Let $a,b,c,d$ be non-negative reals such that $a+b+c+d=4$. Prove that$$\frac{a^3}{a^3+1}+\frac{b^3}{b^3+1}+\frac{c^3}{c^3+1}+\frac{d^3}{d^3+1}\leq\frac{16}5 $$bahdsn：

Attachments:

Note that $a^3 + 8 \ge 9\sqrt[9]{a^3}$ so $\frac{a}{a^3+8}+\frac{b}{b^3+8}+\frac{c}{c^3+8}+\frac{d}{d^3+8} \le \frac{1}{9}(\sqrt[3]{a^2} + \sqrt[3]{b^2} + \sqrt[3]{c^2} + \sqrt[3]{d^2})$ so we need to prove $\sqrt[3]{a^2} + \sqrt[3]{b^2} + \sqrt[3]{c^2} + \sqrt[3]{d^2} \le 4$. Note that $64 = (a+b+c+d)(a+b+c+d)(1+1+1+1) \ge (\sqrt[3]{a^2} + \sqrt[3]{b^2} + \sqrt[3]{c^2} + \sqrt[3]{d^2})^3$. we're Done.
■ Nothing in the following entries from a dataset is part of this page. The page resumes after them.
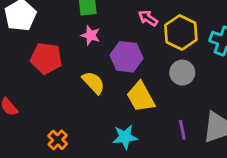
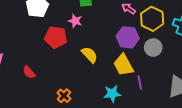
pink star: (91, 35) -> (75, 21), moved
purple hexagon: (126, 57) -> (128, 37), moved
purple line: (182, 130) -> (140, 82), moved

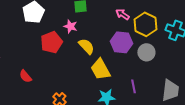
red pentagon: (56, 37) -> (51, 42), turned -30
yellow semicircle: (90, 55) -> (86, 46), moved
yellow trapezoid: (123, 65) -> (100, 69), moved

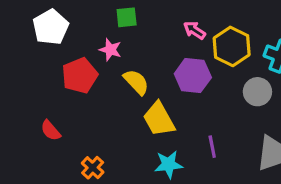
gray circle: (146, 52) -> (257, 92), moved
red semicircle: (25, 76) -> (51, 130), moved

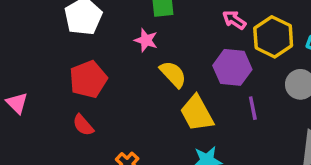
red pentagon: (80, 76) -> (88, 79), moved
purple line: (212, 147) -> (253, 108), moved

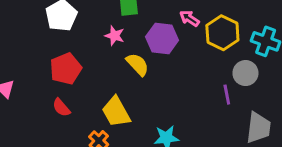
purple hexagon: (232, 67) -> (162, 39), moved
purple line: (253, 108) -> (227, 95), moved
yellow trapezoid: (197, 113) -> (116, 112), moved

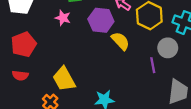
yellow semicircle: (138, 64) -> (120, 41), moved
red semicircle: (61, 108) -> (20, 76), turned -42

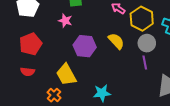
purple hexagon: (101, 20) -> (85, 46), moved
gray circle: (168, 48) -> (147, 43), moved

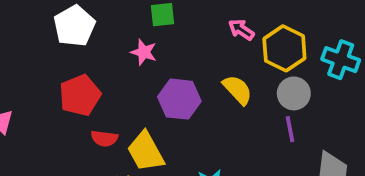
red semicircle: (28, 72) -> (104, 138), moved

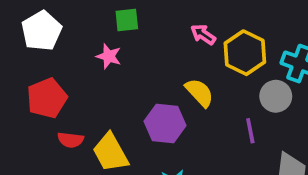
gray circle: (294, 93) -> (276, 96), moved
purple hexagon: (179, 99) -> (165, 123), moved

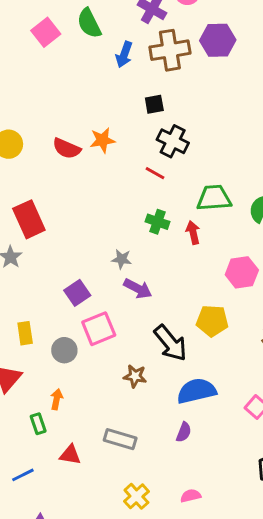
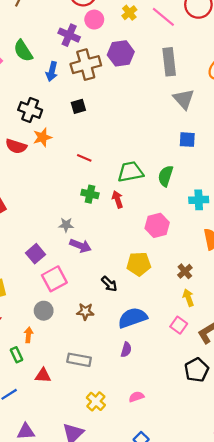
black cross: (173, 141) -> (30, 110), moved
black arrow: (170, 343) -> (109, 284), size x0.6
gray circle: (64, 350) -> (44, 311), moved

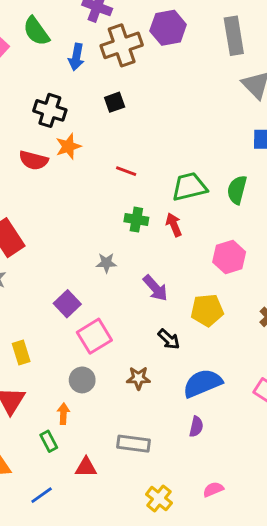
purple arrow: (80, 246) -> (155, 288), moved, turned 30

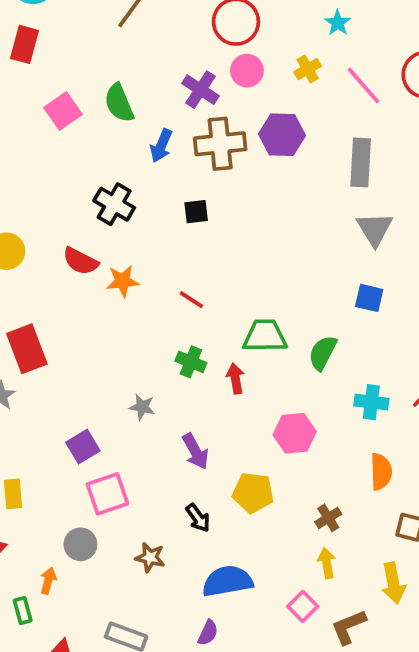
orange star: (68, 146) -> (123, 281), moved

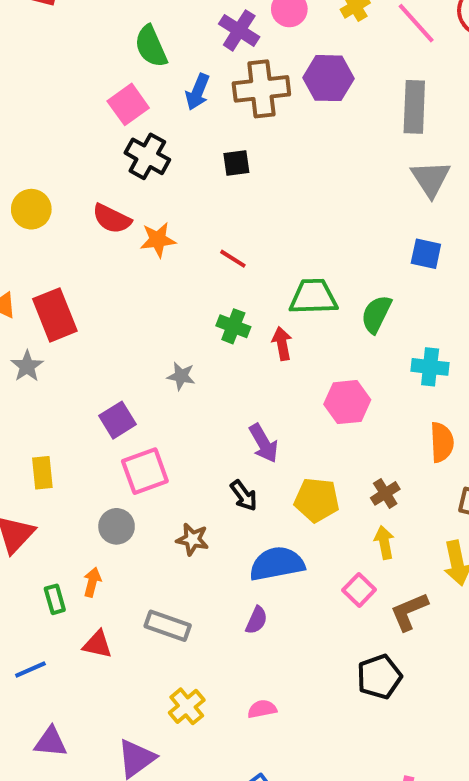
pink square: (63, 111) -> (128, 104), moved
purple arrow: (195, 451) -> (264, 443), moved
yellow pentagon: (253, 493) -> (317, 500), moved
orange arrow: (48, 581) -> (92, 582), moved

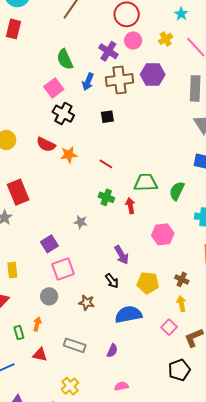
brown cross: (385, 493) -> (182, 279), turned -32
purple semicircle: (256, 620) -> (112, 351), moved
yellow cross: (187, 706) -> (70, 386), moved

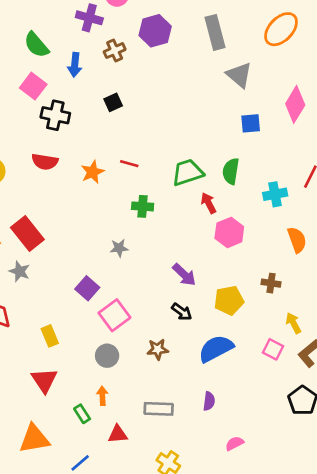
brown cross: (120, 80) -> (115, 51), size x0.6
orange star: (69, 155) -> (93, 172), moved
red arrow: (130, 206) -> (209, 203), moved
yellow arrow: (181, 304) -> (293, 323), moved

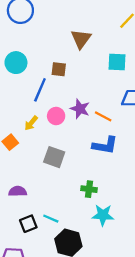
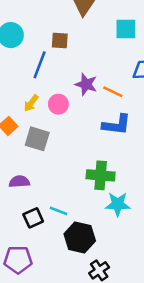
pink circle: (56, 116) -> (58, 104), moved
gray square: (54, 157) -> (37, 139), moved
green cross: (89, 189) -> (101, 175), size x1.5

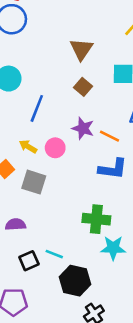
brown square: (60, 40) -> (83, 87), moved, turned 36
yellow arrow: (31, 103) -> (28, 147), turned 84

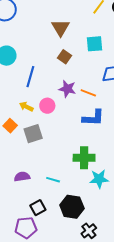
gray square: (34, 182) -> (33, 134), turned -30
purple semicircle: (16, 224) -> (22, 177), moved
cyan line: (54, 254) -> (53, 180), moved
black square: (29, 261) -> (38, 208), moved

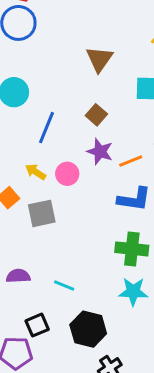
brown square: (64, 57) -> (96, 115), moved
orange line: (88, 93) -> (131, 161), turned -49
green cross: (84, 158) -> (132, 249), moved

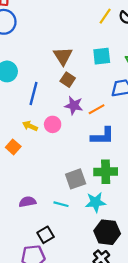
brown triangle: (99, 59) -> (63, 56), moved
gray square: (42, 213) -> (76, 179), moved
cyan star: (133, 292) -> (96, 202), moved
black hexagon: (88, 329) -> (107, 232), moved

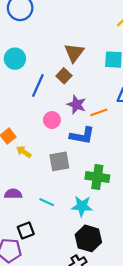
brown square: (68, 80) -> (64, 76), moved
yellow arrow: (30, 126) -> (24, 152), moved
blue L-shape: (103, 136) -> (82, 136), moved
gray square: (76, 179) -> (59, 161), moved

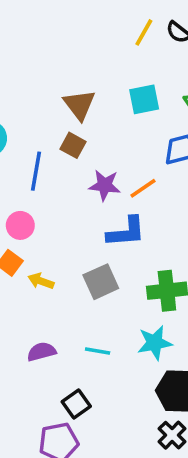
pink circle: (52, 120) -> (20, 225), moved

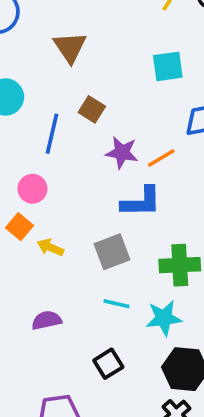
brown triangle: (79, 105) -> (70, 47), moved
cyan line: (98, 351) -> (117, 304), moved
black square: (76, 404) -> (108, 364), moved

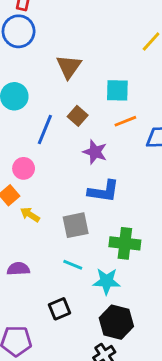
cyan square: (168, 66) -> (117, 90), moved
orange line: (161, 158) -> (125, 121), moved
Let $a,b,c,d$ be positive reals such that $a+b+c+d=4$. Prove that $$\frac{a}{a^3+5}+\frac{b}{b^3+5}+\frac{c}{c^3+5}+\frac{d}{d^3+5}\le\frac{2}{3}$$(2022 Croatia)

S

$$\frac{ab}{a^3+5}+\frac{bc}{b^3+5}+\frac{cd}{c^3+5}+\frac{da}{d^3+5}\le\frac{2}{3}$$ h

WakeUp wrote: Let $a,b,c,d$ be non-negative reals such that $a+b+c+d=4$. Prove the inequality \[\frac{a}{a^3+8}+\frac{b}{b^3+8}+\frac{c}{c^3+8}+\frac{d}{d^3+8}\le\frac{4}{9}\] Who is the author?